■ Saved entries:
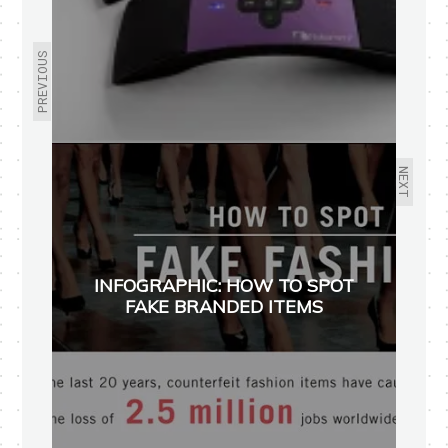
PREVIOUS
NEXT
INFOGRAPHIC: HOW TO SPOT
FAKE BRANDED ITEMS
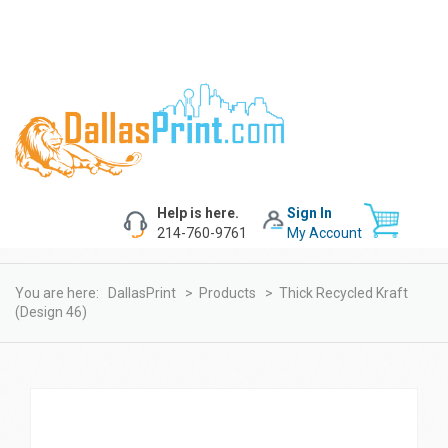
Help is here.
Sign In
214-760-9761
My Account
You are here:
DallasPrint
>
Products
>
Thick Recycled Kraft
(design 46)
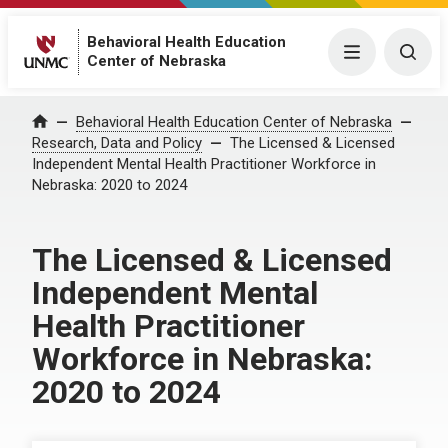
Behavioral Health Education
Menu
Togg
Center of Nebraska
Behavioral Health Education Center of Nebraska
Home
Research, Data and Policy
The Licensed & Licensed
Independent Mental Health Practitioner Workforce in
Nebraska: 2020 to 2024
The Licensed & Licensed
Independent Mental
Health Practitioner
Workforce in Nebraska:
2020 to 2024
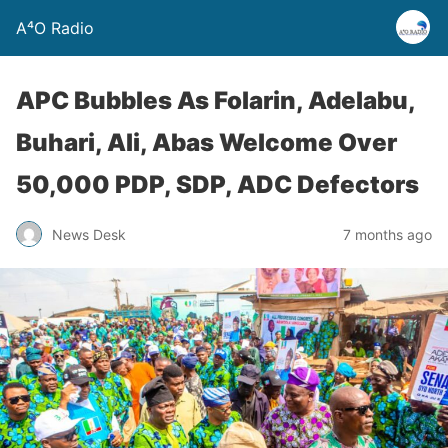
A⁴O Radio
APC Bubbles As Folarin, Adelabu,
Buhari, Ali, Abas Welcome Over
50,000 PDP, SDP, ADC Defectors
News Desk
7 months ago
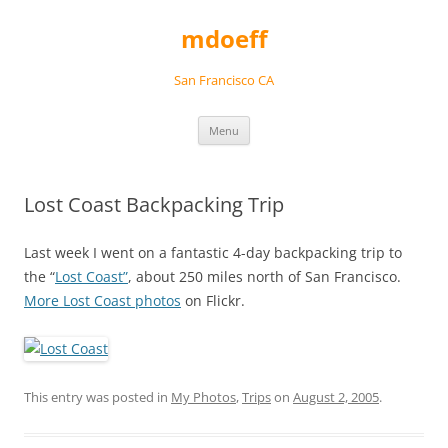
Skip
to
mdoeff
content
San Francisco CA
Menu
Lost Coast Backpacking Trip
Last week I went on a fantastic 4-day backpacking trip to
the “
Lost Coast”
, about 250 miles north of San Francisco.
More Lost Coast photos
on Flickr.
This entry was posted in
My Photos
,
Trips
on
August 2, 2005
.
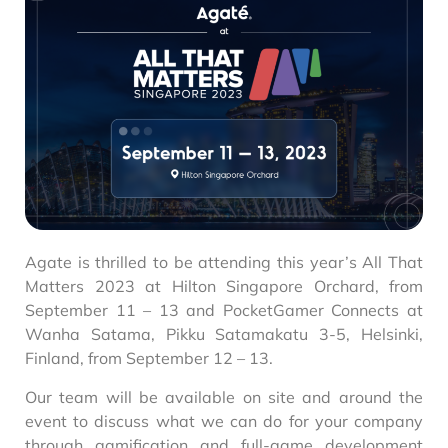
Agate is thrilled to be attending this year’s All That
Matters 2023 at Hilton Singapore Orchard, from
September 11 – 13 and PocketGamer Connects at
Wanha Satama, Pikku Satamakatu 3-5, Helsinki,
Finland, from September 12 – 13.
Our team will be available on site and around the
event to discuss what we can do for your company
through gamification and full-game development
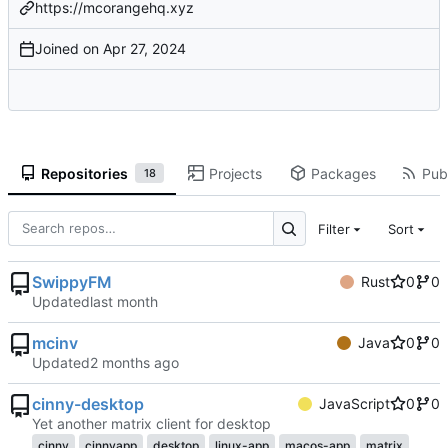
https://mcorangehq.xyz
Joined on
Repositories
Projects
Packages
Publ
18
Filter
Sort
SwippyFM
Rust
0
0
Updated
mcinv
Java
0
0
Updated
cinny-desktop
JavaScript
0
0
Yet another matrix client for desktop
cinny
cinnyapp
desktop
linux-app
macos-app
matrix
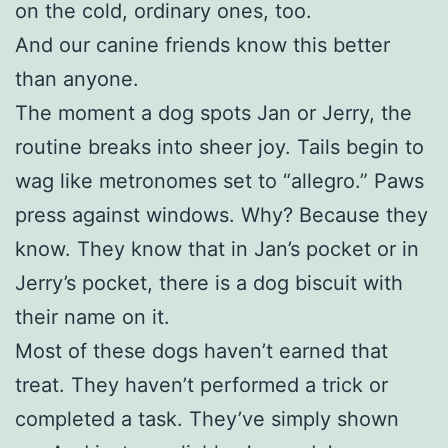
on the cold, ordinary ones, too.
And our canine friends know this better
than anyone.
The moment a dog spots Jan or Jerry, the
routine breaks into sheer joy. Tails begin to
wag like metronomes set to “allegro.” Paws
press against windows. Why? Because they
know. They know that in Jan’s pocket or in
Jerry’s pocket, there is a dog biscuit with
their name on it.
Most of these dogs haven’t earned that
treat. They haven’t performed a trick or
completed a task. They’ve simply shown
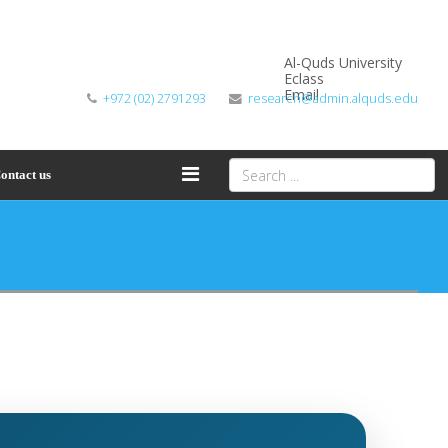
Al-Quds University
Eclass
Email
+972 (02) 2791293
research@admin.alquds.edu
ontact us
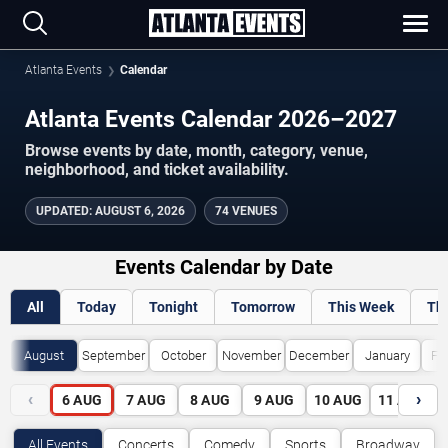
Atlanta Events
Calendar
Atlanta Events Calendar 2026–2027
Browse events by date, month, category, venue,
neighborhood, and ticket availability.
UPDATED
:
AUGUST 6, 2026
74 VENUES
Events Calendar by Date
All
Today
Tonight
Tomorrow
This Week
Th
August
September
October
November
December
January
Fe
‹
›
6
AUG
7
AUG
8
AUG
9
AUG
10
AUG
11
AUG
All Events
Concerts
Comedy
Sports
Broadway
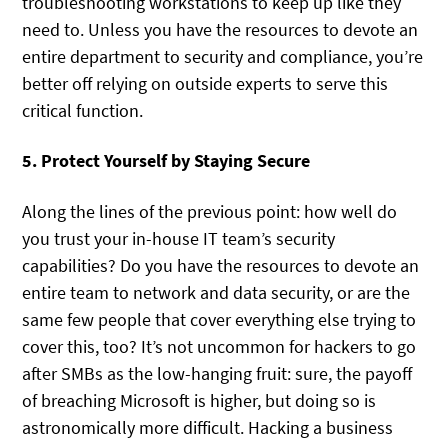
troubleshooting workstations to keep up like they
need to. Unless you have the resources to devote an
entire department to security and compliance, you’re
better off relying on outside experts to serve this
critical function.
5. Protect Yourself by Staying Secure
Along the lines of the previous point: how well do
you trust your in-house IT team’s security
capabilities? Do you have the resources to devote an
entire team to network and data security, or are the
same few people that cover everything else trying to
cover this, too? It’s not uncommon for hackers to go
after SMBs as the low-hanging fruit: sure, the payoff
of breaching Microsoft is higher, but doing so is
astronomically more difficult. Hacking a business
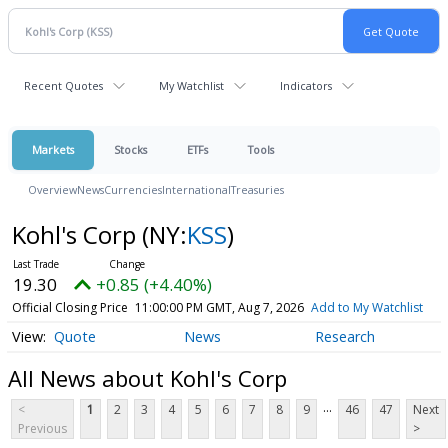
Recent Quotes
My Watchlist
Indicators
Markets
Stocks
ETFs
Tools
Overview
News
Currencies
International
Treasuries
Kohl's Corp
(NY:
KSS
)
19.30
+0.85 (+4.40%)
Official Closing Price
11:00:00 PM GMT, Aug 7, 2026
Add to My Watchlist
Quote
News
Research
All News about Kohl's Corp
...
<
1
2
3
4
5
6
7
8
9
46
47
Next
Previous
>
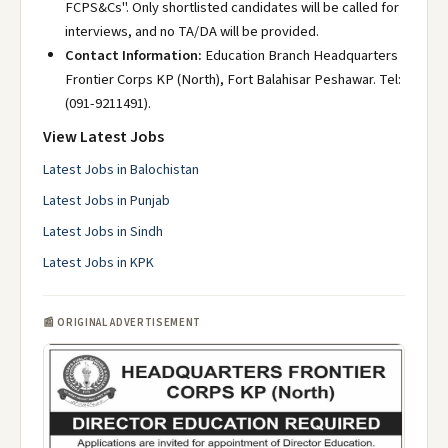
FCPS&Cs". Only shortlisted candidates will be called for
interviews, and no TA/DA will be provided.
Contact Information:
Education Branch Headquarters
Frontier Corps KP (North), Fort Balahisar Peshawar. Tel:
(091-9211491).
View Latest Jobs
Latest Jobs in Balochistan
Latest Jobs in Punjab
Latest Jobs in Sindh
Latest Jobs in KPK
📰 ORIGINAL ADVERTISEMENT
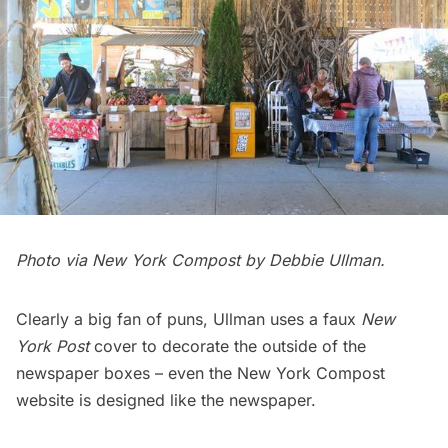
Photo via
New York Compost
by Debbie Ullman.
Clearly a big fan of puns, Ullman uses a faux
New
York Post
cover to decorate the outside of the
newspaper boxes – even the
New York Compost
website
is designed like the newspaper.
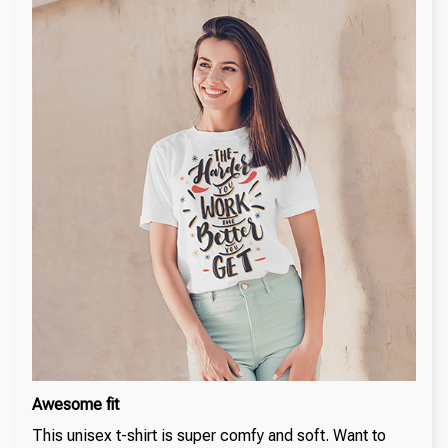
Awesome fit
This unisex t-shirt is super comfy and soft. Want to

■ DESCRIPTION OF THE TASK: Work through the entries, filtering for the string "devote", and copy each line that holds it.

■ ANSWER TO THE PROBLEM:
need to. Unless you have the resources to devote an
capabilities? Do you have the resources to devote an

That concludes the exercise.